═════ Available data

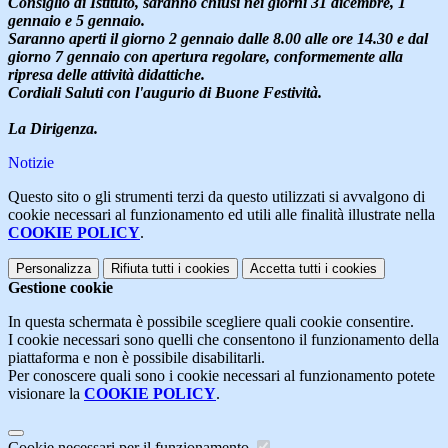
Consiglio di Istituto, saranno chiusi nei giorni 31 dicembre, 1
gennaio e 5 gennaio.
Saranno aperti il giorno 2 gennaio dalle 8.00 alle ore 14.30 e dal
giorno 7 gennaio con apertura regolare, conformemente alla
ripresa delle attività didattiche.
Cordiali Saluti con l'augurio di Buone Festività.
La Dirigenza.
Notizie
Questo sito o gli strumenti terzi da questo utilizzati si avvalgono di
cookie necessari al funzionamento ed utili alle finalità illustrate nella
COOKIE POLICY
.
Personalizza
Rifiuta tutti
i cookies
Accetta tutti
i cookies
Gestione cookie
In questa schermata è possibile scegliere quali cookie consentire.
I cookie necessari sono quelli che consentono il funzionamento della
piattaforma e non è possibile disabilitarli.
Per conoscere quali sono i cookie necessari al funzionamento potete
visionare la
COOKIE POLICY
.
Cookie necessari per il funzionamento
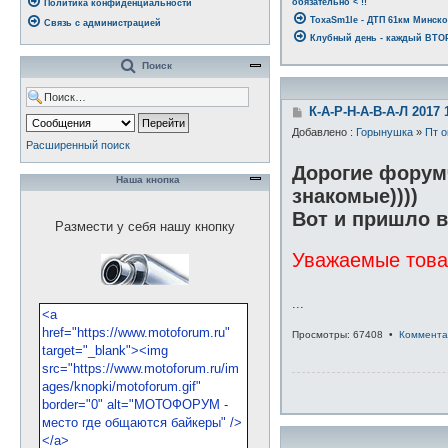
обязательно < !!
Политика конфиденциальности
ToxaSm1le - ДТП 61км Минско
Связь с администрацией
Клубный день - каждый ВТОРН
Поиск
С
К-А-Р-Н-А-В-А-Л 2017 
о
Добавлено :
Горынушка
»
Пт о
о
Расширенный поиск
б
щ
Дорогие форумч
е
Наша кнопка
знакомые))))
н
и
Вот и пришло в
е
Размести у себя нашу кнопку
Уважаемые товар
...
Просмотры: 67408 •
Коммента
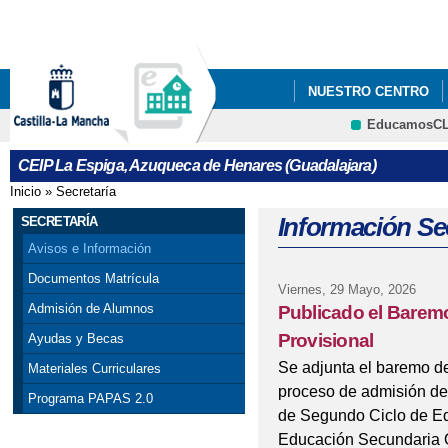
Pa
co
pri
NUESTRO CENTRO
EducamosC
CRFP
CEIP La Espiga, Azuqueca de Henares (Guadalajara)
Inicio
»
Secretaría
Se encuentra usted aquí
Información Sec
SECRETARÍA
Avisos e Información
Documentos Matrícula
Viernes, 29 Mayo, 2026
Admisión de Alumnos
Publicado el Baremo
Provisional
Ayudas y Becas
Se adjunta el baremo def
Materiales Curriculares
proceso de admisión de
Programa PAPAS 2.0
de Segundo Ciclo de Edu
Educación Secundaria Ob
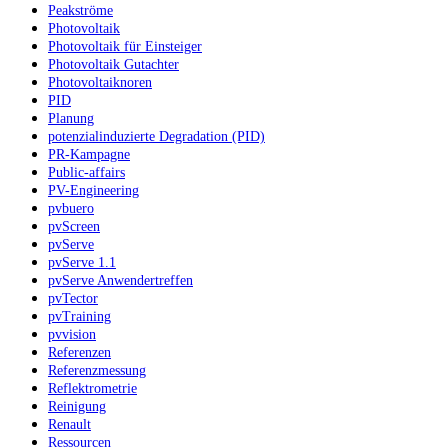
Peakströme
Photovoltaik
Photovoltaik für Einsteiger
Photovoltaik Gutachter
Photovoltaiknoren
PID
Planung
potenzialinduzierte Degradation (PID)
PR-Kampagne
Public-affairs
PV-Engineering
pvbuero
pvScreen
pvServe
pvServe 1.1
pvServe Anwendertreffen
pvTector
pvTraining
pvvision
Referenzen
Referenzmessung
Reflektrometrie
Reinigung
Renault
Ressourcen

══════════

**Exercise instructions:** Scan the records for lines that hold "possibile", and reproduce each one you find.

**The answer:**
In questa schermata è possibile scegliere quali cookie consentire.
piattaforma e non è possibile disabilitarli.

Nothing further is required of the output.